Ele era o meu Norte, meu Sul, meu Leste e Oeste,
Minha semana de trabalho, meu Domingo de festa
Meu meio-dia, meia-noite, minha conversa, minha canção;
Pensei que o amor ia durar para sempre: foi ilusão.
As estrelas já não são precisas: levem-nas uma a uma;
Desmantelem o sol e empacotem a lua;
Despejem o oceano e varram a floresta;
Porque agora já nada de bom me resta.
Durante muito tempo você permaneceu como solo aos meus pés e auréola sobre minha cabeça, dormiu em minha cama e partilhou sorrisos, eu jamais disse uma palavra que a ferisse, nem quando queria faze-lo, de alguma forma estranha, talvez indecifravel, você era parte de mim, a pior parte delas e eu não me envergonhava de pensar assim. Mas deveria. Ontem sem dizer porquê, pedi para que partisse, e cá estou, parado em frente a nossa (minha) casa, todas as luzes apagadas quando a escuridão enfim nos engole, deveria mesmo mandar parte de mim partir? Sim. Por quê? Não sei. Suas malas estavam pesadas então ajudei a carrega-las a uns 10 metros do nosso portão, portão agora meu, e me voltei rapidamente sem olhar de misericórdia enquanto podia sentir que me encarava desesperada buscando os olhos que não as alcançavam, há tempos não prestava tanta atenção as flores do jardim, me pareciam interessantes agora: ”não deixe de olha-las, não mova os olhos daqui” Quem iria me certificar que era seguro mover os olhos agora? Droga! Abri os ouvidos para escutar seus passos se afastando e não escutei nada, só vento, você foi divina mas não caminhava como vento, por questão de segurança meus olhos ainda fitavam as flores do jardim […]

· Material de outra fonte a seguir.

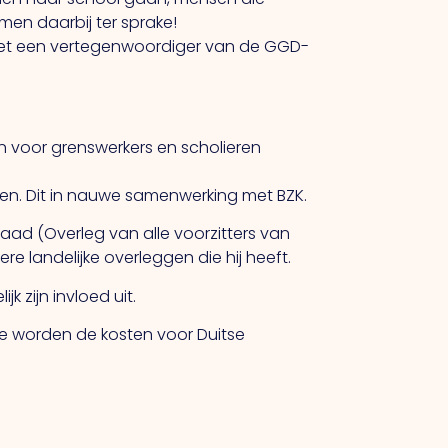
men daarbij ter sprake!
met een vertegenwoordiger van de GGD-
n voor grenswerkers en scholieren
en. Dit in nauwe samenwerking met BZK.
aad (Overleg van alle voorzitters van
ere landelijke overleggen die hij heeft.
 zijn invloed uit.
ee worden de kosten voor Duitse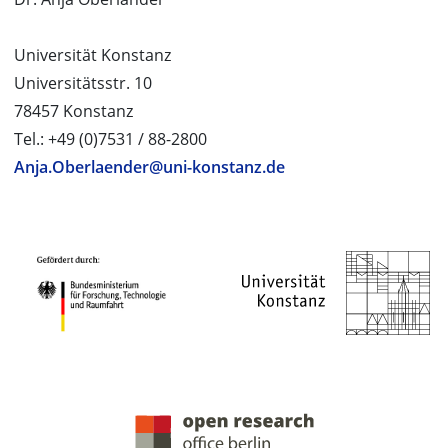
Universität Konstanz
Universitätsstr. 10
78457 Konstanz
Tel.: +49 (0)7531 / 88-2800
Anja.Oberlaender@uni-konstanz.de
PROJEKTPARTNER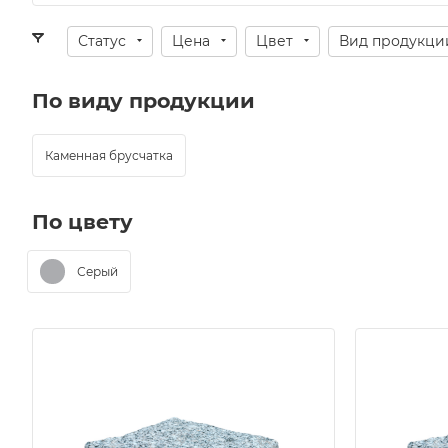
Статус
Цена
Цвет
Вид продукци
По виду продукции
Каменная брусчатка
По цвету
Серый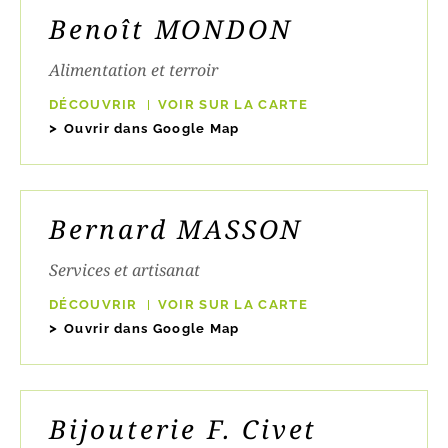
Benoît MONDON
Alimentation et terroir
DÉCOUVRIR
VOIR SUR LA CARTE
Ouvrir dans Google Map
Bernard MASSON
Services et artisanat
DÉCOUVRIR
VOIR SUR LA CARTE
Ouvrir dans Google Map
Bijouterie F. Civet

[…] Ontem tomei tal decisão, era tarde da noite e não havia como fazer malas, chamar o táxi ou voltar atrás, estavamos na mesma cama, tamanha crueldade de minha parte, então me levantei e desci as escadas sedento por café e cigarros (há quanto tempo estas flores não são cuidadas?) Se fossem os velhos tempos, você desceria neste momento e me ajudaria a preparar torradas porque não sou muito bom nisso (Há ervas daninhas sufocando as flores) tive medo que realmente viesse até a cozinha como em tempos passados, mas você não veio, mesmo assim por garantia resolvi fumar meus cigarros e tomar meu café do lado de fora, na varanda. (Isso são Lírios? sou tão leigo) Quando por enfim parei de escutar meu próprio coração batento com violencia em meus ouvidos, fui capaz de escutar um soluço ao longe que partiu meu coração […]

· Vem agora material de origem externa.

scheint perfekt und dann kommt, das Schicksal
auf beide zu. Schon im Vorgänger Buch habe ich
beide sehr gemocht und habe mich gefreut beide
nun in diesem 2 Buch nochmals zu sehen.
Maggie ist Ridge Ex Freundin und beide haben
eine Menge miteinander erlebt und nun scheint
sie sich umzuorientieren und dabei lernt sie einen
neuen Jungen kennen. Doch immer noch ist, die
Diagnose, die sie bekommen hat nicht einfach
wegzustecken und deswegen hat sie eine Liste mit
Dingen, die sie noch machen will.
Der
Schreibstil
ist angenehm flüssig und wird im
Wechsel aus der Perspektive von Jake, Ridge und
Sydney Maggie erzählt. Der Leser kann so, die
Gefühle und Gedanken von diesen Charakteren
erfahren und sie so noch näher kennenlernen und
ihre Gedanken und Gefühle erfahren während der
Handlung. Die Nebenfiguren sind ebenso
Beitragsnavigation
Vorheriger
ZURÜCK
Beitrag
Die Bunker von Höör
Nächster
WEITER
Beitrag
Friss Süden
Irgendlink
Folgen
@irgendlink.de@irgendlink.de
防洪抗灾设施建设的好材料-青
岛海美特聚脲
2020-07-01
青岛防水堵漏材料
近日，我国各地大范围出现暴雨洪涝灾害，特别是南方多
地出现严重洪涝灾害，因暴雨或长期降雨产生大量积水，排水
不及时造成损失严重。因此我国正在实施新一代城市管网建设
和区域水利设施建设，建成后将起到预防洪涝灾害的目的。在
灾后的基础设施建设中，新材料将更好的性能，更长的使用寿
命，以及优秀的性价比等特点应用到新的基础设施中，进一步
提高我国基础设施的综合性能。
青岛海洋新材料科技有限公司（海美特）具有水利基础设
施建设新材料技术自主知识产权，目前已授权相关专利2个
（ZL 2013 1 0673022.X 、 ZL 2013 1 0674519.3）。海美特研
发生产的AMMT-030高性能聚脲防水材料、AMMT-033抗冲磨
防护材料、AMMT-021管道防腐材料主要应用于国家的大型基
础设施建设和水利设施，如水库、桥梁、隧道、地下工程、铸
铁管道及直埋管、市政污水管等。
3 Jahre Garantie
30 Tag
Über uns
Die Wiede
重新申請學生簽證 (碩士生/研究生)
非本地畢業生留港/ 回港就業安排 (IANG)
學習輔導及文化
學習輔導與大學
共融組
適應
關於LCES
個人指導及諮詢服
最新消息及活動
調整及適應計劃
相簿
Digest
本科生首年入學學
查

[…] Ergui um pouco os olhos para me certificar que tinhas mesmo partido, e a vi! Droga! Você me viu? Não poderia, estava de costas, olhando para os sapatos (talvez), o que estava esperando afinal?

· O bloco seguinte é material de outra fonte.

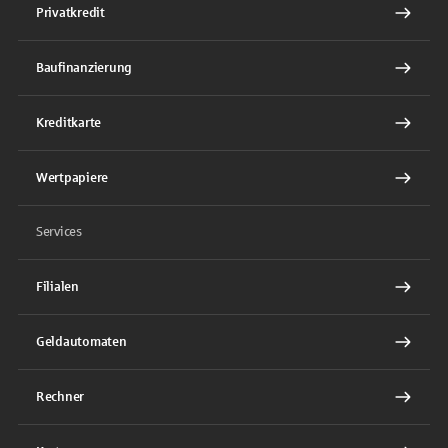
Privatkredit
Baufinanzierung
Kreditkarte
Wertpapiere
Services
Filialen
Geldautomaten
Rechner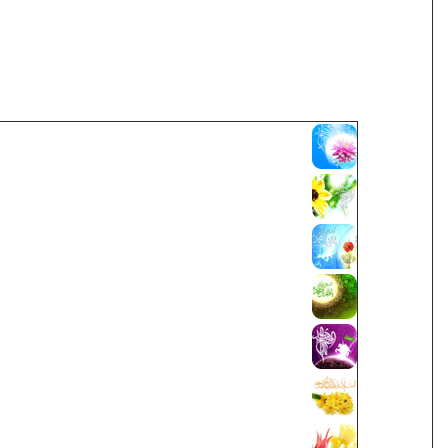
حياة الإمام المهدي (عجل الله تعالي فرجه الشر
ولادة الإمام الحجة (عجل الله تعالی فرجه الشری
محمد بن الحسن المهدي صاحب الزمان (عج)
كرامات الإمام المهدي (عجل الله تعالي فرجه ا
ظهور الإمام المهدي (عج) بين الشيعة والسنة
كتب حول الإمام المهدي (عجل الله تعالی فرجه 
مقالات حول امام المهدي (عجل الله تعالی فرجه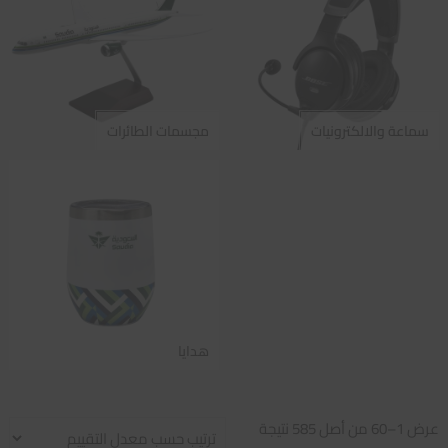
سماعة والالكترونيات
مجسمات الطائرات
هدايا
تم
عرض 1–60 من أصل 585 نتيجة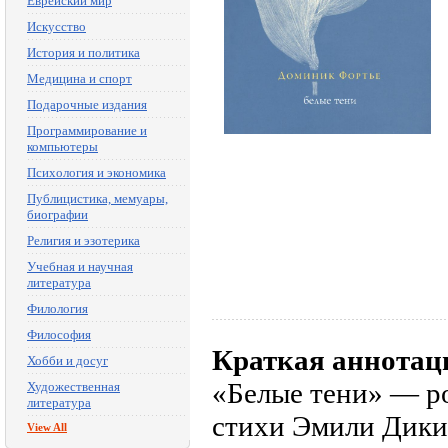
Еврейский мир
Искусство
История и политика
Медицина и спорт
Подарочные издания
Программирование и
компьютеры
Психология и экономика
Публицистика, мемуары,
биографии
Религия и эзотерика
Учебная и научная
литература
Филология
Философия
Краткая аннотац
Хобби и досуг
«Белые тени» — р
Художественная
литература
стихи Эмили Дикин
View All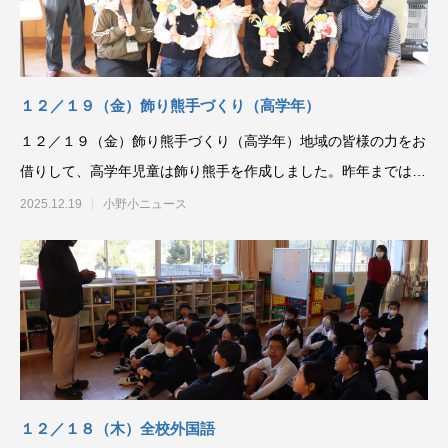
１２／１９（金）飾り熊手づくり（高学年）
１２／１９（金）飾り熊手づくり（高学年）地域の皆様の力をお
借りして、高学年児童は飾り熊手を作成しました。昨年までは注
連飾りを作っていたの
2025.12.19
小野小ニュース
１２／１８（木）全校外国語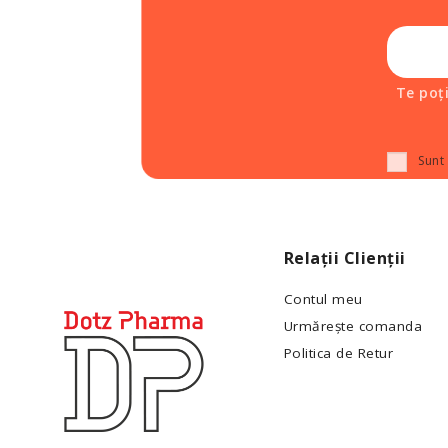
Te poț
Sunt
Relații Clienții
Contul meu
Urmărește comanda
Politica de Retur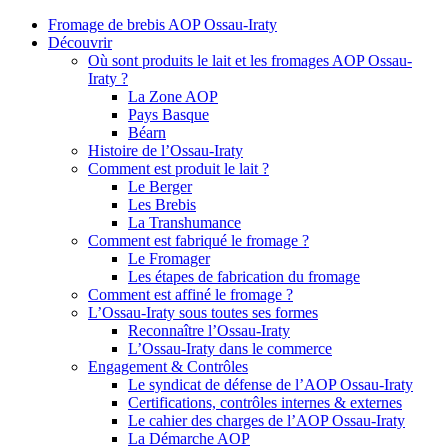
Fromage de brebis AOP Ossau-Iraty
Découvrir
Où sont produits le lait et les fromages AOP Ossau-
Iraty ?
La Zone AOP
Pays Basque
Béarn
Histoire de l’Ossau-Iraty
Comment est produit le lait ?
Le Berger
Les Brebis
La Transhumance
Comment est fabriqué le fromage ?
Le Fromager
Les étapes de fabrication du fromage
Comment est affiné le fromage ?
L’Ossau-Iraty sous toutes ses formes
Reconnaître l’Ossau-Iraty
L’Ossau-Iraty dans le commerce
Engagement & Contrôles
Le syndicat de défense de l’AOP Ossau-Iraty
Certifications, contrôles internes & externes
Le cahier des charges de l’AOP Ossau-Iraty
La Démarche AOP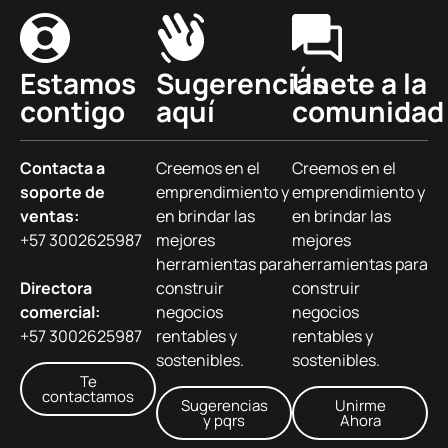
Estamos
Sugerencias
Únete a la
contigo
aquí
comunidad
Contacta a
Creemos en el
Creemos en el
soporte de
emprendimiento y
emprendimiento y
ventas:
en brindar las
en brindar las
+57 3002625987
mejores
mejores
herramientas para
herramientas para
Directora
construir
construir
comercial:
negocios
negocios
+57 3002625987
rentables y
rentables y
sostenibles.
sostenibles.
Te
contactamos
Sugerencias
Unirme
y pqrs
Ahora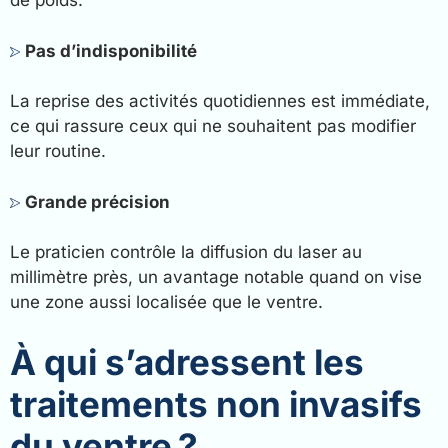
de poids.
Pas d’indisponibilité
La reprise des activités quotidiennes est immédiate,
ce qui rassure ceux qui ne souhaitent pas modifier
leur routine.
Grande précision
Le praticien contrôle la diffusion du laser au
millimètre près, un avantage notable quand on vise
une zone aussi localisée que le ventre.
À qui s’adressent les
traitements non invasifs
du ventre ?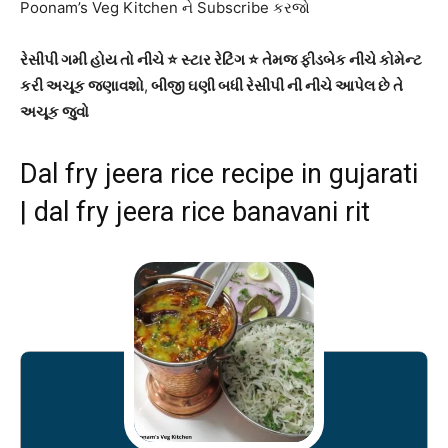
Poonam’s Veg Kitchen ને Subscribe કરજો
રેસીપી ગમી હોય તો નીચે ⭐ સ્ટાર રેટિંગ ⭐ તેમજ ફીડબેક નીચે કોમેન્ટ
કરી અચૂક જણાવશો
,
બીજી ઘણી બધી રેસીપી ની નીચે આપેલ છે તે
અચૂક જુવો
Dal fry jeera rice recipe in gujarati
| dal fry jeera rice banavani rit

Eu havia dito que existia outra pessoa, era mentira, nunca haverá. Mas não posso deixar que finalmente tenha acabado aqui, a procura por alguém que se vale a pena morrer, pois nunca acreditei nisso. É óbvio que não diria a você o real motivo de pedir para que partisse. Você iria se vangloriar de ter me capturado e voltar quantas vezes lhe fosse conveniente, odeio idas e vindas, odeio rodeios e não nasci para o romance.
Ergui os olhos mais uma vez e lá estava você, olhando pra mim com olhos tão vermelhos, palpebras tão inchadas e eu quase adivinhei o que estava pensando, mas ao invés de descobrir, me virei e parti eu mesmo, fechei a porta a minhas costas e não concluí o acontecimento.